WHAT IS BEING ASKED:
Go through the records below and write each one out again unchanged.

Collected data:
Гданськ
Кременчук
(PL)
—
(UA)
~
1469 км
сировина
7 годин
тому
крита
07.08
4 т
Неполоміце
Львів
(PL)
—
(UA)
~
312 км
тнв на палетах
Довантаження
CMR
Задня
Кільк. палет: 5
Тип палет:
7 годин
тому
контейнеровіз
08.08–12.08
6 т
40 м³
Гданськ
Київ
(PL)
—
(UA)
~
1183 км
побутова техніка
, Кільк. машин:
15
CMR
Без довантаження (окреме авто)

SOLVED EXERCISE:
Гданськ
Кременчук
(PL)
—
(UA)
~
1469 км
сировина
7 годин
тому
крита
07.08
4 т
Неполоміце
Львів
(PL)
—
(UA)
~
312 км
тнв на палетах
Довантаження
CMR
Задня
Кільк. палет: 5
Тип палет:
7 годин
тому
контейнеровіз
08.08–12.08
6 т
40 м³
Гданськ
Київ
(PL)
—
(UA)
~
1183 км
побутова техніка
, Кільк. машин:
15
CMR
Без довантаження (окреме авто)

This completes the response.